Red Sorghum is one of those huge, sweeping family tales that spans three generations of a clan living and working in the Shandong province’s Northeast Gaomi Township where they grow sorghum and make wine. The setting is decidedly rural and we’re invited in to the backwater towns of China in a way I’ve never seen before.

The story is framed in by a first-person narrator who is home for a visit in 1980 as he begins reconstructing the family’s history. He takes us back to 1939 and tells about how his father was involved in a partisan attack on a Japanese convoy. Then he goes further back to the marriage of his grandmother.

We then follow the young woman who is being carried to her wedding to the local distillery owner’s son, who also happens to be a leaper. The tone is set as something of a mixture between brutal realism and lyrical beauty. The bride is dressed in the finest of clothes, but the litter she is carried in is dirty and musty.
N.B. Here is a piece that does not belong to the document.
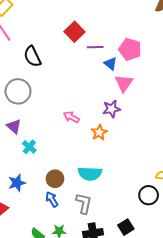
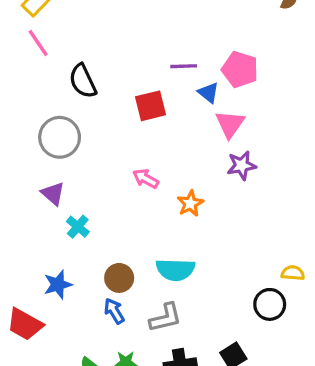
red square: (75, 32) -> (151, 106), moved, turned 30
purple star: (112, 109) -> (242, 165), moved
gray L-shape: (84, 203) -> (165, 318), turned 65

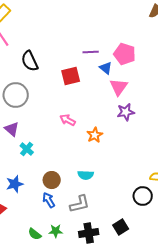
cyan semicircle: (175, 270) -> (86, 175), size x0.7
The men carrying her are trying to make her seasick so she will throw up and disgrace herself. One of the carriers becomes the young lady’s lover when her leaper-husband is murdered three days after the wedding.

There is a very acute mix of cruelty, blood, violence, sundry atrocities, blatant sexuality and drunkenness, as well as a depiction of the random brutality of the war with the Japanese and the trouble with the government and other officials. The violence is graphic, to say the least. There’s also an element of superstitious magic, which corresponds to some kind of magical realism, though personally I prefer Marquez.

This is all as it should be, and very attractive at that. It’s not like this isn’t literature in a very real sense, because let’s face it, you don’t get the Nobel Prize just for being a contender. It’s all there, the big cinematic scope and the attention to detail and the characters with their flaws and gifts and the lyrical descriptions of the huge acres of flowering sorghum and the smell of the distillery and the sailor-mouthed soldiers who curse and carouse.

The only problem is – I just don’t like it. I want to. I feel I ought to, what with it being internationally renowned and acclaimed. The problem lies with me, I am well aware of that. I can’t hit upon a toehold in the narrative. I don’t find any of the characters particularly interesting and I’ve always had issues with the whole “broad sweep of narrative covering three generations” thing. It’s more than just a cultural disconnect, because that’s something I actually go actively looking for when the mood strikes me, but there’s something in the authorial voice that makes it too easy for me to step away from the depictions. The same goes for the violence, it’s not like it upsets my delicate sensibilities, so that’s not the issue. Fifty pages into the novel I want to embargo the word “sorghum”… and maybe the colour red while I’m at it. Being that those are two of the central themes and devices that would probably be counter productive.

As I stand amid the dense hybrid sorghum, I think of surpassingly beautiful scenes that will never again appear. In the deep autumn of the eighth month under a high, magnificently clear sky, the land is covered by sorghum that forms a glittering sea of blood. (Moy Yan) says the narrator.

Meanwhile I have no problem acknowledging that Mo Yan is good. There is enough diversity that you can sense the influence of oral narration and a huge cultural context that I don’t have the code for, while it still keeps close enough company with its main voice that it hits on the common major narrative themes of love and war and jealousy and humanity. It’s good. It is. Even so – I still just don’t like it. But that is my shortcoming, and I’ll just have to leave it at that.